If you’re on the job market this year, you have your work cut out for you. The economy is strong, and unemployment is low, but hiring managers are largely filling positions with candidates who are already working in their organizations. However, that doesn’t mean you can’t stand out from the pool of applicants to any job you might have your eyes on.
Your resume is your chance to showcase your skills and show hiring managers how you, specifically, are the best candidate for the organization to which you’re applying. But resume writing isn’t what it used to be. If you’re applying for jobs in 2018, you need to know to format and write a resume that will get you called in for interviews.
Let Your Personality Shine Through
Job hunting is an arduous task in which it’s hard to be authentic. Like most job hunters, you’re probably afraid that being yourself and being a quality job candidate might not be quite the same thing. But what sets you apart from the others is you — your unique experiences, accomplishments, skills, strengths and personality traits. Hiring managers aren’t looking to hire robots; they want to hire human beings, and they know what kind of person they’re looking for: someone who meets the job qualifications, sure but also someone who thrives under pressure, works hard, is passionate about what they do and is fun to have around the office.

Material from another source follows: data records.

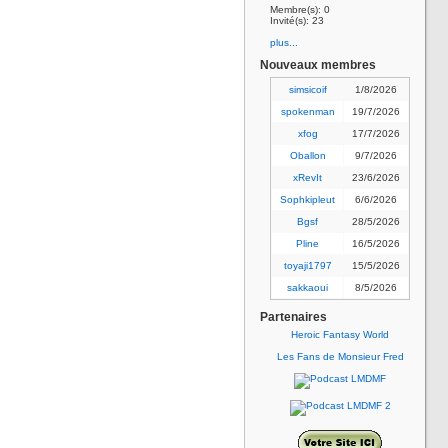
Membre(s): 0
Invité(s): 23
plus...
Nouveaux membres
simsicoif
1/8/2026
spokenman
19/7/2026
xfog
17/7/2026
Oballon
9/7/2026
xRevIt
23/6/2026
Sophkipleut
6/6/2026
Bgsf
28/5/2026
Pline
16/5/2026
toyaji1797
15/5/2026
sakkaoui
8/5/2026
Partenaires
Heroic Fantasy World
Les Fans de Monsieur Fred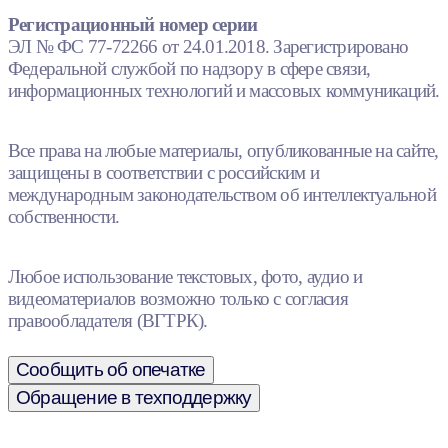
Регистрационный номер серии
ЭЛ № ФС 77-72266 от 24.01.2018. Зарегистрировано
Федеральной службой по надзору в сфере связи,
информационных технологий и массовых коммуникаций.
Все права на любые материалы, опубликованные на сайте,
защищены в соответствии с российским и
международным законодательством об интеллектуальной
собственности.
Любое использование текстовых, фото, аудио и
видеоматериалов возможно только с согласия
правообладателя (ВГТРК).
Сообщить об опечатке
Обращение в техподдержку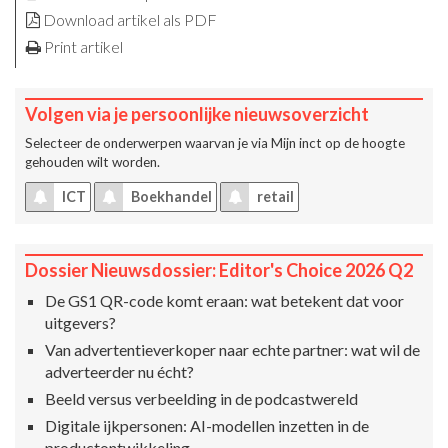
Download artikel als PDF
Print artikel
Volgen via je persoonlijke nieuwsoverzicht
Selecteer de onderwerpen waarvan je via
Mijn inct
op de hoogte
gehouden wilt worden.
ICT
Boekhandel
retail
Dossier Nieuwsdossier: Editor's Choice 2026 Q2
De GS1 QR-code komt eraan: wat betekent dat voor
uitgevers?
Van advertentieverkoper naar echte partner: wat wil de
adverteerder nu écht?
Beeld versus verbeelding in de podcastwereld
Digitale ijkpersonen: AI-modellen inzetten in de
productontwikkeling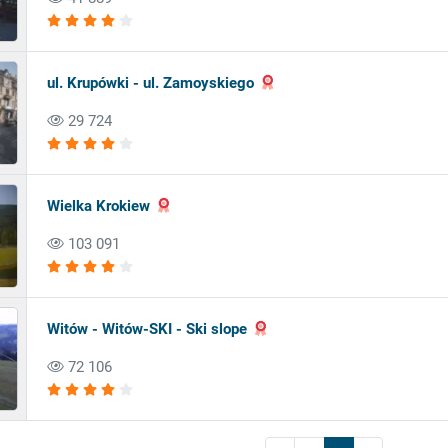
ul. Krupówki - ul. Zamoyskiego
29 724
Wielka Krokiew
103 091
Witów - Witów-SKI - Ski slope
72 106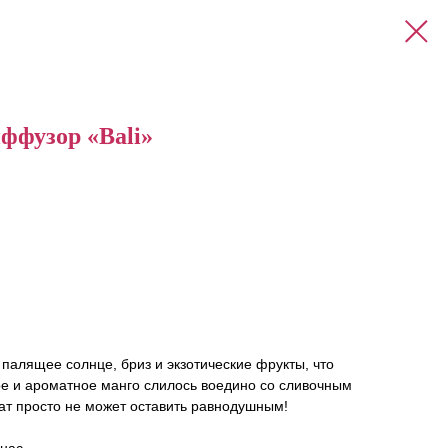
ффузор «Bali»
 палящее солнце, бриз и экзотические фрукты, что
ое и ароматное манго слилось воедино со сливочным
ат просто не может оставить равнодушным!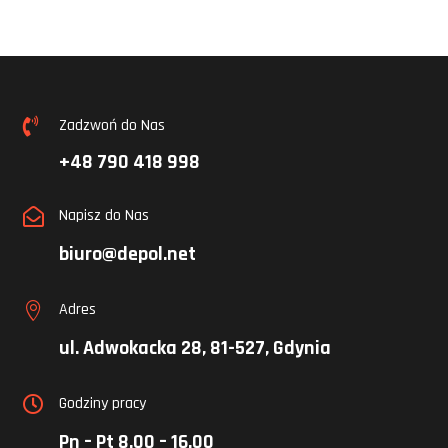
Zadzwoń do Nas

+48 790 418 998
Napisz do Nas

biuro@depol.net
Adres

ul. Adwokacka 28, 81-527, Gdynia
Godziny pracy

Pn – Pt 8.00 – 16.00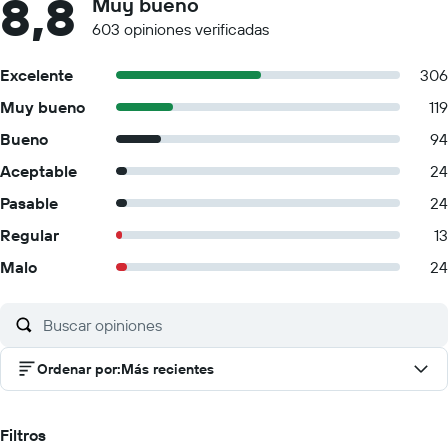
8,8
Muy bueno
603 opiniones verificadas
Excelente
306
Muy bueno
119
Bueno
94
Aceptable
24
Pasable
24
Regular
13
Malo
24
Ordenar por
:
Más recientes
Filtros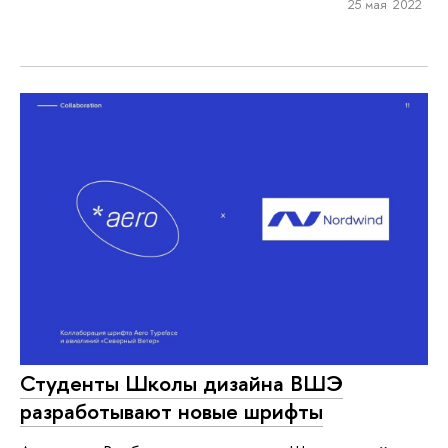
25 мая 2022
Студенты Школы дизайна ВШЭ
разработывают новые шрифты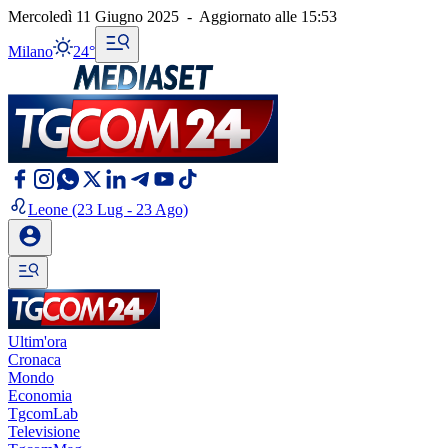
Mercoledì 11 Giugno 2025
-
Aggiornato alle
15:53
Milano
24°
Leone
(23 Lug - 23 Ago)
Ultim'ora
Cronaca
Mondo
Economia
TgcomLab
Televisione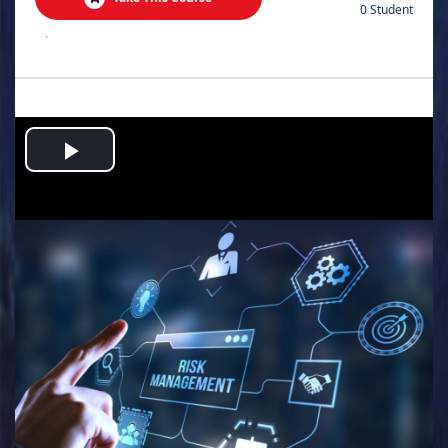
0 Student
.
Play
Video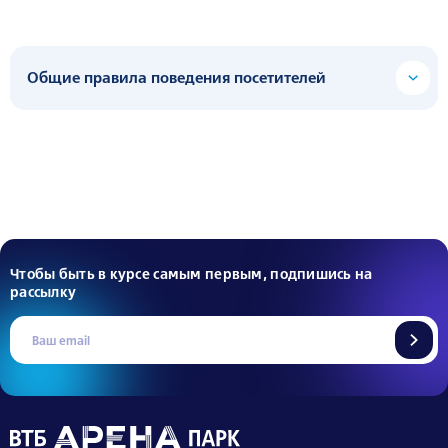
Общие правила поведения посетителей
Чтобы быть в курсе самым первым, подпишись на
рассылку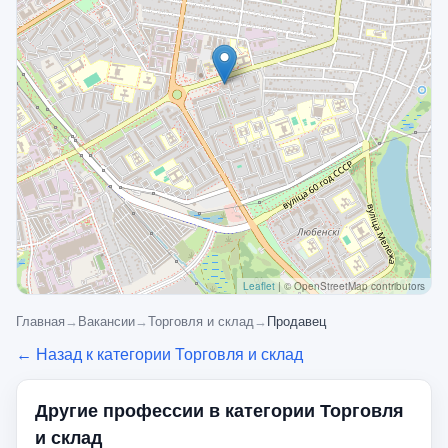
Leaflet
|
© OpenStreetMap contributors
Главная
→
Вакансии
→
Торговля и склад
→
Продавец
← Назад к категории Торговля и склад
Другие профессии в категории Торговля
и склад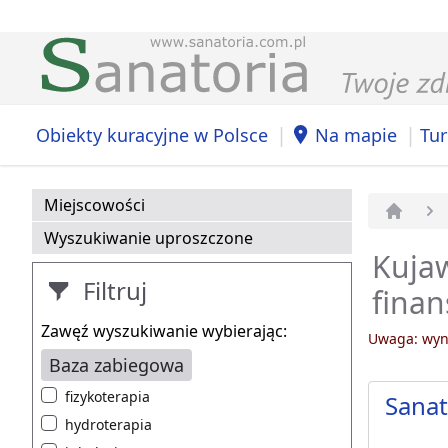
|
|
Obiekty kuracyjne w Polsce
Na mapie
Tur
Miejscowości
Strona 
Wyszukiwanie uproszczone
Kujaw
Filtruj
finan
Zawęź wyszukiwanie wybierając:
Uwaga: wyni
Baza zabiegowa
fizykoterapia
Sanat
hydroterapia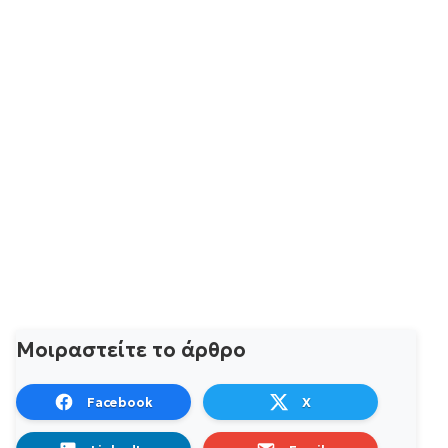
Μοιραστείτε το άρθρο
Facebook
X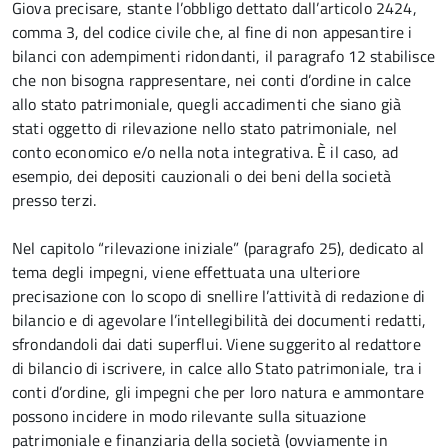
Giova precisare, stante l’obbligo dettato dall’articolo 2424,
comma 3, del codice civile che, al fine di non appesantire i
bilanci con adempimenti ridondanti, il paragrafo 12 stabilisce
che non bisogna rappresentare, nei conti d’ordine in calce
allo stato patrimoniale, quegli accadimenti che siano già
stati oggetto di rilevazione nello stato patrimoniale, nel
conto economico e/o nella nota integrativa. È il caso, ad
esempio, dei depositi cauzionali o dei beni della società
presso terzi.
Nel capitolo “rilevazione iniziale” (paragrafo 25), dedicato al
tema degli impegni, viene effettuata una ulteriore
precisazione con lo scopo di snellire l’attività di redazione di
bilancio e di agevolare l’intellegibilità dei documenti redatti,
sfrondandoli dai dati superflui. Viene suggerito al redattore
di bilancio di iscrivere, in calce allo Stato patrimoniale, tra i
conti d’ordine, gli impegni che per loro natura e ammontare
possono incidere in modo rilevante sulla situazione
patrimoniale e finanziaria della società (ovviamente in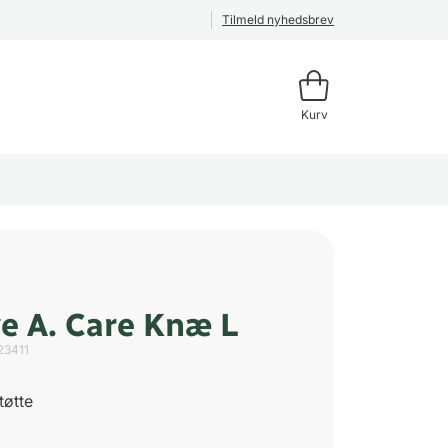
Tilmeld nyhedsbrev
Kurv
e A. Care Knæ L
23411
tøtte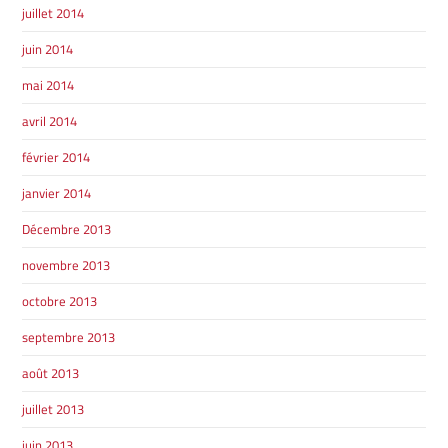
juillet 2014
juin 2014
mai 2014
avril 2014
février 2014
janvier 2014
Décembre 2013
novembre 2013
octobre 2013
septembre 2013
août 2013
juillet 2013
juin 2013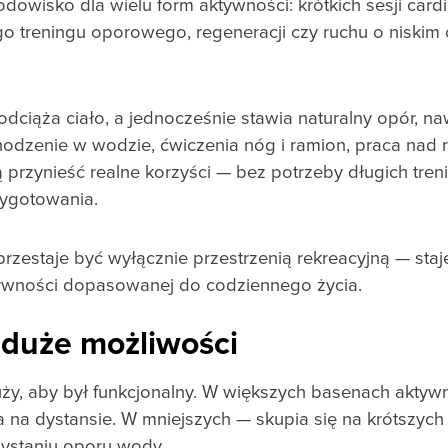
dowisko dla wielu form aktywności: krótkich sesji card
ego treningu oporowego, regeneracji czy ruchu o niskim 
odciąża ciało, a jednocześnie stawia naturalny opór, na
Chodzenie w wodzie, ćwiczenia nóg i ramion, praca na
ą przynieść realne korzyści — bez potrzeby długich tre
ygotowania.
przestaje być wyłącznie przestrzenią rekreacyjną — staj
ktywności dopasowanej do codziennego życia.
 duże możliwości
ży, aby był funkcjonalny. W większych basenach aktywn
ta na dystansie. W mniejszych — skupia się na krótszyc
rzystaniu oporu wody.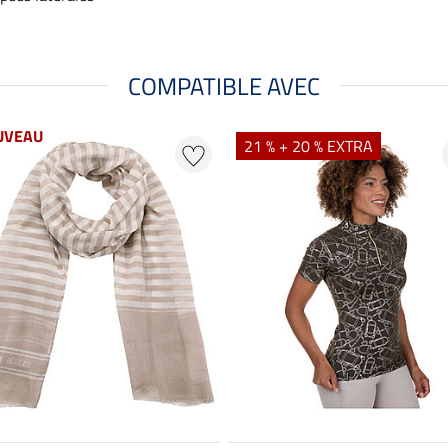
COMPATIBLE AVEC
UVEAU
21 % + 20 % EXTRA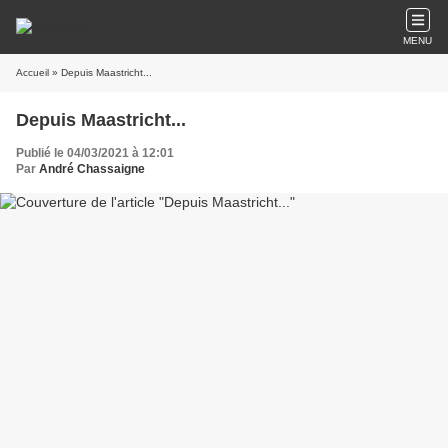
MENU
Accueil
» Depuis Maastricht...
Depuis Maastricht...
Publié le 04/03/2021 à 12:01
Par
André Chassaigne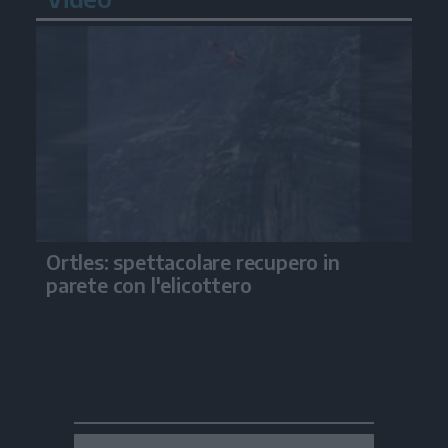
Ortles: spettacolare recupero in
parete con l'elicottero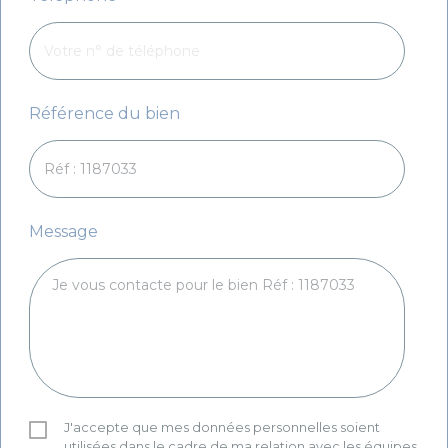
Référence du bien
Message
J'accepte que mes données personnelles soient
utilisées dans le cadre de ma relation avec les équipes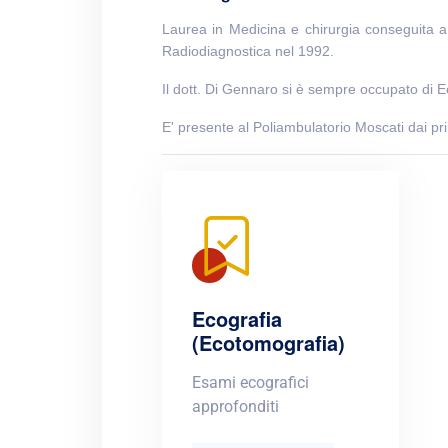
Laurea in Medicina e chirurgia conseguita a
Radiodiagnostica nel 1992.
Il dott. Di Gennaro si è sempre occupato di E
E' presente al Poliambulatorio Moscati dai pr
Ecografia
(Ecotomografia)
Esami ecografici
approfonditi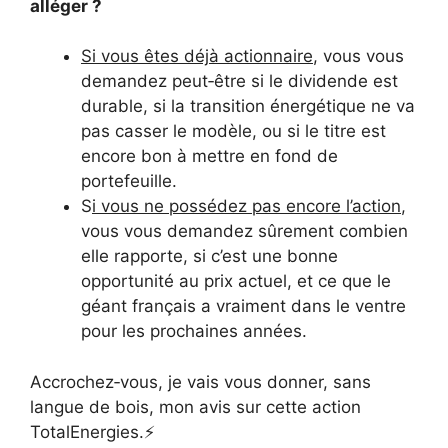
alléger ?
Si vous êtes déjà actionnaire
, vous vous
demandez peut‑être si le dividende est
durable, si la transition énergétique ne va
pas casser le modèle, ou si le titre est
encore bon à mettre en fond de
portefeuille.
S
i vous ne possédez pas encore l’action
,
vous vous demandez sûrement combien
elle rapporte, si c’est une bonne
opportunité au prix actuel, et ce que le
géant français a vraiment dans le ventre
pour les prochaines années.
Accrochez‑vous, je vais vous donner, sans
langue de bois, mon avis sur cette action
TotalEnergies.⚡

Add a human element to your resume by using your professional summary as a way to describe why you do what you do and why you’re passionate about your career. Use your professional summary as a way to describe how you got into your career, what your professional goals are and what you’d like to accomplish in the position to which you’re applying. Get specific. Don’t just say you want to make the organization a better place to work. Say that you want to recruit talented people, support their professional development and build a healthy company culture that nurtures everyone’s professional goals.
Quantify Your Unique Value
If you want your resume to get you called in for an interview, it needs to showcase why you’re a better candidate than anyone else — or at least, why you’re different in a way that will benefit the organization. Think about what makes you unique as a job candidate. Maybe you have an unconventional background, exceptional soft skills or the ability to motivate team members.
Once you’ve decided what your unique value is, you need to quantify it in your bullet-point descriptions, even if you don’t normally work in sales or other numbers-driven positions. Numbers help hiring managers understand your accomplishments and make those accomplishments look more impressive. Compare the two bullet-point descriptions below:
- Evaluated blog posts and web articles before passing them to senior editors or returning them to authors for revision; or
- Evaluated 40 to 50 web articles daily before passing them to senior editors or returning them to authors for revision.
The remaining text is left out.